--- About this exercise ---
Take the data below and copy exactly the lines starting at the one with "through the night?" and finishing at the one with "30 Following", both included.

--- Records for processing ---
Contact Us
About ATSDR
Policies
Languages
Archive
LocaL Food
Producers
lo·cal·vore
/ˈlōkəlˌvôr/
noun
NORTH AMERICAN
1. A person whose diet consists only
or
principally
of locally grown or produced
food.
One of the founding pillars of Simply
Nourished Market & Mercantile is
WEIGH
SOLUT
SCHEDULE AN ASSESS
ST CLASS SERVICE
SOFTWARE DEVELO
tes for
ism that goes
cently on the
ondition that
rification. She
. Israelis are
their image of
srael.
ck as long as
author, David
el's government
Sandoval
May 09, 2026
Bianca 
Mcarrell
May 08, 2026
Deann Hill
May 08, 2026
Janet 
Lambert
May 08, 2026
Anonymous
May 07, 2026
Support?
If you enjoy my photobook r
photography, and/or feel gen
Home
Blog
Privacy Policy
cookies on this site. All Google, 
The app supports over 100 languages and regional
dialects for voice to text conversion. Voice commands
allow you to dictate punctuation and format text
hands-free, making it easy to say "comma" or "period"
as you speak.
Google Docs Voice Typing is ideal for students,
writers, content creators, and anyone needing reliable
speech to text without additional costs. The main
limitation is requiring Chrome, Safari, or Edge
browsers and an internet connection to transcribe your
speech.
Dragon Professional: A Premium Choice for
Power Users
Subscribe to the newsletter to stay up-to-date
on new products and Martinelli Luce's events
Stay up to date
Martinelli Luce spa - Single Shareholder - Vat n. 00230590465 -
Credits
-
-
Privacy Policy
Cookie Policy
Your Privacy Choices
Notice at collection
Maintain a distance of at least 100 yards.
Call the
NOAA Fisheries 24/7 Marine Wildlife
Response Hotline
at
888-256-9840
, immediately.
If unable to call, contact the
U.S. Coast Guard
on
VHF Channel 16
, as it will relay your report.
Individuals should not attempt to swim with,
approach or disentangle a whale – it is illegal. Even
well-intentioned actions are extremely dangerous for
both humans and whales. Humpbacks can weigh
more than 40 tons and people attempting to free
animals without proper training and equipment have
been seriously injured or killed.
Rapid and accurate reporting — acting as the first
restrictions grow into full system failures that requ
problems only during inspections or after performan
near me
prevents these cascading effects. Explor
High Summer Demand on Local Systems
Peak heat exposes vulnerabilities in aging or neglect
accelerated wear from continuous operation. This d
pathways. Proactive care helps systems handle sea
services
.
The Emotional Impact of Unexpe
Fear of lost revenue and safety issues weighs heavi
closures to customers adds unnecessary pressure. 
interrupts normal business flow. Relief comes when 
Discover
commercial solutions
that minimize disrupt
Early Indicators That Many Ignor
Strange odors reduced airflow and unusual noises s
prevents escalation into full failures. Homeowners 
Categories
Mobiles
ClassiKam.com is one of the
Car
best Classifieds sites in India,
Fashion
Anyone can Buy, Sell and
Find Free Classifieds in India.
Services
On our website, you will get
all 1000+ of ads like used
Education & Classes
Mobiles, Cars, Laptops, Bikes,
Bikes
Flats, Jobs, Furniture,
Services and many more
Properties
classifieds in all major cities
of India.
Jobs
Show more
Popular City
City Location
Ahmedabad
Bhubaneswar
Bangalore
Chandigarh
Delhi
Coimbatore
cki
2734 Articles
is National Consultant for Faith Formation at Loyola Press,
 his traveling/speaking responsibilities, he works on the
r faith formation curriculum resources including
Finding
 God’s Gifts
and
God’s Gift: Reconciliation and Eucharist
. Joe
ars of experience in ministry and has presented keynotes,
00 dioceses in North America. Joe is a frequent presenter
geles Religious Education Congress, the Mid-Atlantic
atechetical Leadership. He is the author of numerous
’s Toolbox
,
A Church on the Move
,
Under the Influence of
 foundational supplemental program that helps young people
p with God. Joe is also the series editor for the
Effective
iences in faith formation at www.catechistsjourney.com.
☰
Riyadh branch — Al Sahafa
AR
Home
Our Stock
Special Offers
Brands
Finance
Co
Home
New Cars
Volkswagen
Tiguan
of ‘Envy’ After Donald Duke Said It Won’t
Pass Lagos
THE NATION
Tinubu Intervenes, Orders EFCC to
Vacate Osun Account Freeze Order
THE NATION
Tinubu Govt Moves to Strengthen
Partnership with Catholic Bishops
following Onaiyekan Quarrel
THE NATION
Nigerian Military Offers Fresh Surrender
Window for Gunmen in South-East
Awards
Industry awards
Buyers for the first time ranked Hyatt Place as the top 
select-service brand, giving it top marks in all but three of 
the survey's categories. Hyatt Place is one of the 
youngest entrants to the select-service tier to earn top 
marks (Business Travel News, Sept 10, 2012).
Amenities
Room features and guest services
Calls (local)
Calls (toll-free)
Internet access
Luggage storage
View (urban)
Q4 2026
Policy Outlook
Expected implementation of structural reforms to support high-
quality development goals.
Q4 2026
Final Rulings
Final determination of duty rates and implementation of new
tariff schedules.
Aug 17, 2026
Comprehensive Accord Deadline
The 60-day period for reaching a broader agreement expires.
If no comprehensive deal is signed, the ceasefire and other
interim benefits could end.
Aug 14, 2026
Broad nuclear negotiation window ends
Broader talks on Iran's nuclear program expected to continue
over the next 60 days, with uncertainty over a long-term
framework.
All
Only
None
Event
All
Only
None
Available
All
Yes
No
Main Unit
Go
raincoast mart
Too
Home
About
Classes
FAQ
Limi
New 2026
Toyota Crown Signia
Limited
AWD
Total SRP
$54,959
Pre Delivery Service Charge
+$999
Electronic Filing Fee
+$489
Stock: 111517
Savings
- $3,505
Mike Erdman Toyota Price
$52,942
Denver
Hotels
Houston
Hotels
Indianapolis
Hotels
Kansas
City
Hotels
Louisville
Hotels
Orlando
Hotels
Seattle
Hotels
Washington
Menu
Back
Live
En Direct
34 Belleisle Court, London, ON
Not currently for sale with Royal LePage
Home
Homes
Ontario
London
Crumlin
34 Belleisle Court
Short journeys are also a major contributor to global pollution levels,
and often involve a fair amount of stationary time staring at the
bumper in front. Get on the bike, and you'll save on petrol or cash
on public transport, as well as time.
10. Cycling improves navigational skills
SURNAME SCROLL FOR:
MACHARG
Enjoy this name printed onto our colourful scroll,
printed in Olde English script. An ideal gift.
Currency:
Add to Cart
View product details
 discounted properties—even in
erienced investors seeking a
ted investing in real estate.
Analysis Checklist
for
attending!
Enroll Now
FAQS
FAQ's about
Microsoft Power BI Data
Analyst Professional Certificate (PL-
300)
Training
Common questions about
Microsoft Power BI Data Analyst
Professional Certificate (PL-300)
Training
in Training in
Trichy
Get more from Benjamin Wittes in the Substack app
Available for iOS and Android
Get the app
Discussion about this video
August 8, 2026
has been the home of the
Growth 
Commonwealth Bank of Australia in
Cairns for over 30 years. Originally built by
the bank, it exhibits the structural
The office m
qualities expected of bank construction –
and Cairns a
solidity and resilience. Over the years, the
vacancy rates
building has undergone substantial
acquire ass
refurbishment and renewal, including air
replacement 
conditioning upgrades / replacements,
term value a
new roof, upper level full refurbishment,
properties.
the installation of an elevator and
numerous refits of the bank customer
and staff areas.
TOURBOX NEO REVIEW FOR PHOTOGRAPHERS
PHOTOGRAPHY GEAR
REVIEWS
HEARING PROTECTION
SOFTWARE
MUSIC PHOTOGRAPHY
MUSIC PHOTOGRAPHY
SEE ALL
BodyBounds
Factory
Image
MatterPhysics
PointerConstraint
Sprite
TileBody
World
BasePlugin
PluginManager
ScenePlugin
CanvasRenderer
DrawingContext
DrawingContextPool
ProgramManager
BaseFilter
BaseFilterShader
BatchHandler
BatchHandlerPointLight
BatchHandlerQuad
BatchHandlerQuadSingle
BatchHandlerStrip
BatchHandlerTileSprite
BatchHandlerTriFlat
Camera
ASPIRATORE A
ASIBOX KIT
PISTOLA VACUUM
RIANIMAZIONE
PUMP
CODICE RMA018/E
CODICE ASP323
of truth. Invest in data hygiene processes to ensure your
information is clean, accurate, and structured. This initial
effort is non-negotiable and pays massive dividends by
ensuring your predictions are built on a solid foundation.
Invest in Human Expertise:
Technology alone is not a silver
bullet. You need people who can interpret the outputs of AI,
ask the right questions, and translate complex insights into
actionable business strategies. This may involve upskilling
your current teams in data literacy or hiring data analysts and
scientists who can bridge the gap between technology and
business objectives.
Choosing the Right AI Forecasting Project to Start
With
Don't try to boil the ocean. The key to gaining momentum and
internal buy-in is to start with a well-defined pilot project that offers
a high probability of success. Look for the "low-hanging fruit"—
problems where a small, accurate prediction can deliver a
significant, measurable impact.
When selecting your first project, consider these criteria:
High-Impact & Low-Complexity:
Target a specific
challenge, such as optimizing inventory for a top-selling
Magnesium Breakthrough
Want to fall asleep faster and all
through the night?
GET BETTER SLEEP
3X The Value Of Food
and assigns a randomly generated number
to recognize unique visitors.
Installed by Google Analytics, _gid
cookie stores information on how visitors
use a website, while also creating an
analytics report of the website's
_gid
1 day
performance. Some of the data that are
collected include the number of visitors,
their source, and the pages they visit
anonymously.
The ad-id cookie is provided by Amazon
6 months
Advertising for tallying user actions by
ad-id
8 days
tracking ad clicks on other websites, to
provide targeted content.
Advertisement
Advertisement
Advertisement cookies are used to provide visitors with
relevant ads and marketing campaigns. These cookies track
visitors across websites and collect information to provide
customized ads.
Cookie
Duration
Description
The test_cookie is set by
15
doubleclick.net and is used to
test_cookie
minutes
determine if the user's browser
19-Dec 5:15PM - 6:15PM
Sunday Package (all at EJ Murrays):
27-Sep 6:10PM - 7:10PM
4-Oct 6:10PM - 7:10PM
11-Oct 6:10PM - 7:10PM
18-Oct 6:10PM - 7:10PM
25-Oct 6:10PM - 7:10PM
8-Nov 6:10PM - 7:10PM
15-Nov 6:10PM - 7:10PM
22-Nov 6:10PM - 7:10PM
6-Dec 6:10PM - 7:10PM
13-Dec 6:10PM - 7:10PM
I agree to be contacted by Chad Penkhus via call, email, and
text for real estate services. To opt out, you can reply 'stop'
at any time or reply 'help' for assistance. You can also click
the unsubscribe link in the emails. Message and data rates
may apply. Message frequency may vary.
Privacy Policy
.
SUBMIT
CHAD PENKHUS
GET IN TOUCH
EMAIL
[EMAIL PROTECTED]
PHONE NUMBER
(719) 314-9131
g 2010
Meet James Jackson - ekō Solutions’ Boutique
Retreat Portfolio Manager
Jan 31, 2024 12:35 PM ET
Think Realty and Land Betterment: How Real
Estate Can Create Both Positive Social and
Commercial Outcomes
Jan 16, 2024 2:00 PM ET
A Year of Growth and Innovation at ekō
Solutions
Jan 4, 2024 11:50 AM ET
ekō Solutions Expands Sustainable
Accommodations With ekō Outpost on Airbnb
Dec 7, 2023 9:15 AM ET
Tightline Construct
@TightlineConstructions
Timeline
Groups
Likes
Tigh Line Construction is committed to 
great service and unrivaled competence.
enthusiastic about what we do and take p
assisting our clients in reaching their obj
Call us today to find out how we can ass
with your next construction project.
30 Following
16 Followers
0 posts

--- Finished exercise ---
through the night?
GET BETTER SLEEP
3X The Value Of Food
and assigns a randomly generated number
to recognize unique visitors.
Installed by Google Analytics, _gid
cookie stores information on how visitors
use a website, while also creating an
analytics report of the website's
_gid
1 day
performance. Some of the data that are
collected include the number of visitors,
their source, and the pages they visit
anonymously.
The ad-id cookie is provided by Amazon
6 months
Advertising for tallying user actions by
ad-id
8 days
tracking ad clicks on other websites, to
provide targeted content.
Advertisement
Advertisement
Advertisement cookies are used to provide visitors with
relevant ads and marketing campaigns. These cookies track
visitors across websites and collect information to provide
customized ads.
Cookie
Duration
Description
The test_cookie is set by
15
doubleclick.net and is used to
test_cookie
minutes
determine if the user's browser
19-Dec 5:15PM - 6:15PM
Sunday Package (all at EJ Murrays):
27-Sep 6:10PM - 7:10PM
4-Oct 6:10PM - 7:10PM
11-Oct 6:10PM - 7:10PM
18-Oct 6:10PM - 7:10PM
25-Oct 6:10PM - 7:10PM
8-Nov 6:10PM - 7:10PM
15-Nov 6:10PM - 7:10PM
22-Nov 6:10PM - 7:10PM
6-Dec 6:10PM - 7:10PM
13-Dec 6:10PM - 7:10PM
I agree to be contacted by Chad Penkhus via call, email, and
text for real estate services. To opt out, you can reply 'stop'
at any time or reply 'help' for assistance. You can also click
the unsubscribe link in the emails. Message and data rates
may apply. Message frequency may vary.
Privacy Policy
.
SUBMIT
CHAD PENKHUS
GET IN TOUCH
EMAIL
[EMAIL PROTECTED]
PHONE NUMBER
(719) 314-9131
g 2010
Meet James Jackson - ekō Solutions’ Boutique
Retreat Portfolio Manager
Jan 31, 2024 12:35 PM ET
Think Realty and Land Betterment: How Real
Estate Can Create Both Positive Social and
Commercial Outcomes
Jan 16, 2024 2:00 PM ET
A Year of Growth and Innovation at ekō
Solutions
Jan 4, 2024 11:50 AM ET
ekō Solutions Expands Sustainable
Accommodations With ekō Outpost on Airbnb
Dec 7, 2023 9:15 AM ET
Tightline Construct
@TightlineConstructions
Timeline
Groups
Likes
Tigh Line Construction is committed to 
great service and unrivaled competence.
enthusiastic about what we do and take p
assisting our clients in reaching their obj
Call us today to find out how we can ass
with your next construction project.
30 Following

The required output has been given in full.